This shows the outline of a man and a woman.
Both females and males with serious mental illnesses showed higher rates of thyroid alterations than healthy controls. Credit: Neuroscience News

Sex Shapes the Course of Bipolar Disorder and Schizophrenia

Summary: A large multicenter study has revealed that sex influences the course and characteristics of schizophrenia and bipolar disorder. Women with schizophrenia tended to begin treatment later, while men with schizophrenia had the highest rates of substance use.

Individuals with bipolar disorder showed better functioning and cognitive performance than those with schizophrenia, with women scoring higher in verbal memory and psychomotor speed. The findings underscore the importance of tailoring treatment approaches to sex differences to improve clinical outcomes and long-term care.

Key Facts:

  • Sex-Specific Differences: Women with schizophrenia started treatment later; men had higher substance use.
  • Cognitive Performance: Bipolar patients performed better than schizophrenia patients, especially women.
  • Health Implications: Both groups showed higher thyroid alterations than healthy controls.

Source: Wiley

Schizophrenia and bipolar disorder are serious mental illnesses that affect both males and females, but research in Acta Psychiatrica Scandinavica indicates that sex may influence the characteristics and course of these conditions.

The research included 1,516 individuals from the multicenter PsyCourse Study: 543 with bipolar disorder, 517 with schizophrenia, and 456 healthy controls.

Several differences between groups and sexes were identified in age at diagnosis, age at treatment, illness duration, illicit drug use, and smoking. For example, females in the schizophrenia group were older than males at first outpatient treatment compared with females in the bipolar disorder group.

Moreover, those who were older at first outpatient treatment presented a longer duration of illness.

Regarding substance use, the highest rates were observed in males with schizophrenia. People with bipolar disorder showed better functioning and neurocognitive performance than those with schizophrenia.

Among individuals with bipolar disorder, females reported better performance in verbal memory and psychomotor speed than males.

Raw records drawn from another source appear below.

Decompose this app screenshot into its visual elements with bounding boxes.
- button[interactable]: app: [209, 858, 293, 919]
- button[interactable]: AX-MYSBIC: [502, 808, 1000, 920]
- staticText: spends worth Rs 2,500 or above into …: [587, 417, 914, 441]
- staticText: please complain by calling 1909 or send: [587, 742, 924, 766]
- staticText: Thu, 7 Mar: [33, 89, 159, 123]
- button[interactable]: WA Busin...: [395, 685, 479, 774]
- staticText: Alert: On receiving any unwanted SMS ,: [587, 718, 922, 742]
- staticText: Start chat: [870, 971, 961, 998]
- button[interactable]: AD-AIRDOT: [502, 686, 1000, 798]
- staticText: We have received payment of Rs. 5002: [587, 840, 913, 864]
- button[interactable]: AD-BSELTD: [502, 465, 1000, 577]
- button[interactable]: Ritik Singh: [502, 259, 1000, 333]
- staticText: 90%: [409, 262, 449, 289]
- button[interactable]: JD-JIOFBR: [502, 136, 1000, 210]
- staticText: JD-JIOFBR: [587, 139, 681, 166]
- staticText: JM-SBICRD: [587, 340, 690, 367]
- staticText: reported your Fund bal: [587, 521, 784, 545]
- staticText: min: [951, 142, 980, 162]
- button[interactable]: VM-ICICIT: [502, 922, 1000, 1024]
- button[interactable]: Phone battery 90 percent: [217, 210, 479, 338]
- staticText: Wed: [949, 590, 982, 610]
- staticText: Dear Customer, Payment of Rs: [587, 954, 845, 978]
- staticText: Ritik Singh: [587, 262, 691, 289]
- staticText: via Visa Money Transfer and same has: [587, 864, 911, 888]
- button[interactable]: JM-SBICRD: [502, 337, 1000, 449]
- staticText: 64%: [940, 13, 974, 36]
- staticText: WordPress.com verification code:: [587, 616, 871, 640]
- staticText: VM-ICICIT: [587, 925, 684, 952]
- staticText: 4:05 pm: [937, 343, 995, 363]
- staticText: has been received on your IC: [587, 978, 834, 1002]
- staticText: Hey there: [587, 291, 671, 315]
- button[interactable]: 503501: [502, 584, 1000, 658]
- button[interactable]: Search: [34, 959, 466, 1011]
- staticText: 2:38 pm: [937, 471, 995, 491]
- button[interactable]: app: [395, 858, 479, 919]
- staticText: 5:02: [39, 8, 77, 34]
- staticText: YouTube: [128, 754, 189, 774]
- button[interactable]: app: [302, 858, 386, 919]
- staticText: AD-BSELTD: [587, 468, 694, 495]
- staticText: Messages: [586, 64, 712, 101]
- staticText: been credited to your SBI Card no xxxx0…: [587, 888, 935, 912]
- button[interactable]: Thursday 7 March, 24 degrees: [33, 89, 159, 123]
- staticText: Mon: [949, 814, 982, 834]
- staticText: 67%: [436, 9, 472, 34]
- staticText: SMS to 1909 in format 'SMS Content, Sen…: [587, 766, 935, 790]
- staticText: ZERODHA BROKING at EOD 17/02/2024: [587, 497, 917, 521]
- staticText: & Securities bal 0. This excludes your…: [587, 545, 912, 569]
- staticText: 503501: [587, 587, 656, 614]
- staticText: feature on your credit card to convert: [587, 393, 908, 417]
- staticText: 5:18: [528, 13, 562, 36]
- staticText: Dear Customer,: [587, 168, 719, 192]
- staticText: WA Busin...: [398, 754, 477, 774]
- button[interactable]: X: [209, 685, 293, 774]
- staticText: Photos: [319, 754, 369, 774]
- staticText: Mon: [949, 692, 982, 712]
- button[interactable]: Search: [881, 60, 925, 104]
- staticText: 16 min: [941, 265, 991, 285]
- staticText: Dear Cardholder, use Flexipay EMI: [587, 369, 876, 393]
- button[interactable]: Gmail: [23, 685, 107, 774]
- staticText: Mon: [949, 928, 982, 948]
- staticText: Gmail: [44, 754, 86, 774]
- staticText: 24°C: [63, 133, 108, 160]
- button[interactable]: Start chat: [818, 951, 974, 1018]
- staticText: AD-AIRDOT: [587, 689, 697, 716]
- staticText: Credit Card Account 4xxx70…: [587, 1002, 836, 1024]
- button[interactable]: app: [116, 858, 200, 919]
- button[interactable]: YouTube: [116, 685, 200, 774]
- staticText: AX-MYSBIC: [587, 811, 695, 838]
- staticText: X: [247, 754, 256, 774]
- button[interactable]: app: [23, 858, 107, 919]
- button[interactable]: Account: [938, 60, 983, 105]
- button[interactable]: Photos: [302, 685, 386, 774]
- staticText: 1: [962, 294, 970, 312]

Both females and males with serious mental illnesses showed higher rates of thyroid alterations than healthy controls.

“Our findings reveal a clear message: sex-sensitive treatment is essential for improving clinical outcomes, promoting healthy habits, and managing comorbidities,” said corresponding author Anabel Martinez-Arán, PhD, of the Hospital Clinic of Barcelona.

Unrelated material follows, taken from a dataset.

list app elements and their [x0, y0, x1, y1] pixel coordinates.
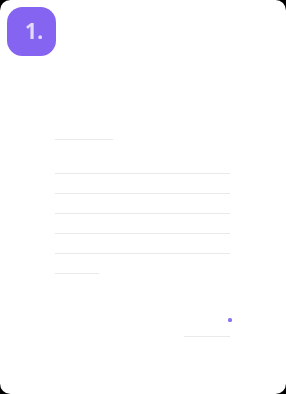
button[interactable]: 1.	[7, 7, 56, 56]
button[interactable]: Accent marker	[227, 317, 233, 323]
staticText: 1.	[25, 16, 44, 45]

About this schizophrenia and bipolar disorder research news

Author: Sara Henning-Stout
Source: Wiley
Contact: Sara Henning-Stout – Wiley
Image: The image is credited to Neuroscience News

Original Research: Open access.
Influence of sex and diagnosis on clinical variables and neurocognitive performance in severe mental illness. Results from the PsyCourse Study” by Anabel Martinez-Arán et al. Acta Psychiatrica Scandinavica


Abstract

Influence of sex and diagnosis on clinical variables and neurocognitive performance in severe mental illness. Results from the PsyCourse Study

Introduction

Bipolar disorder (BD) and schizophrenia (SZ) are serious mental illnesses (SMI) with overlapping symptoms but distinct differences in onset and course. Sex differences are an area of growing interest in SMI.

This study aims to examine potential interactions between sex and diagnosis across a broad range of variables, to compare males and females within SZ and BD, and to investigate sex-specific group differences.

Methods

A total of 1516 individuals were included in a cross-sectional study using baseline data from the multicenter PsyCourse Study, including BD (n = 543), SZ (n = 517), and healthy controls (HC) (n = 456).

Sociodemographic characteristics, clinical symptoms, psychosocial functioning, quality of life, neurocognitive performance, and somatic comorbidities were assessed. Generalized linear models were used to analyze differences between groups and sexes. False Discovery Rate (FDR) and Bonferroni post hoc comparisons were performed.

Results

Significant interactions were identified in age (p = 0.001), age at treatment (p = 0.05), illness duration (p = 0.03), illicit drug use (p = 0.01), and smoking (p = 0.05). Differences in substance use were observed across groups and sexes, with the highest rates found in males with SZ. The BD group showed better functioning and neurocognitive performance compared with the SZ group.

Within the BD group, females reported better performance in verbal memory (p = 0.003) and psychomotor speed (p < 0.001) than males. Moreover, both females and males with SMI showed higher rates of thyroid alterations compared with HC (p = 0.01 for females and p = 0.002 for males).

Conclusions

Significant sex differences were observed in substance use and somatic comorbidities. Interactions between diagnosis and sex underscore the importance of considering both factors in clinical assessments.

These findings highlight the need to tailor sex-specific treatment for each patient. Further research is needed to explore the role of sex hormones and other biological and societal factors in the presentation and course of these disorders.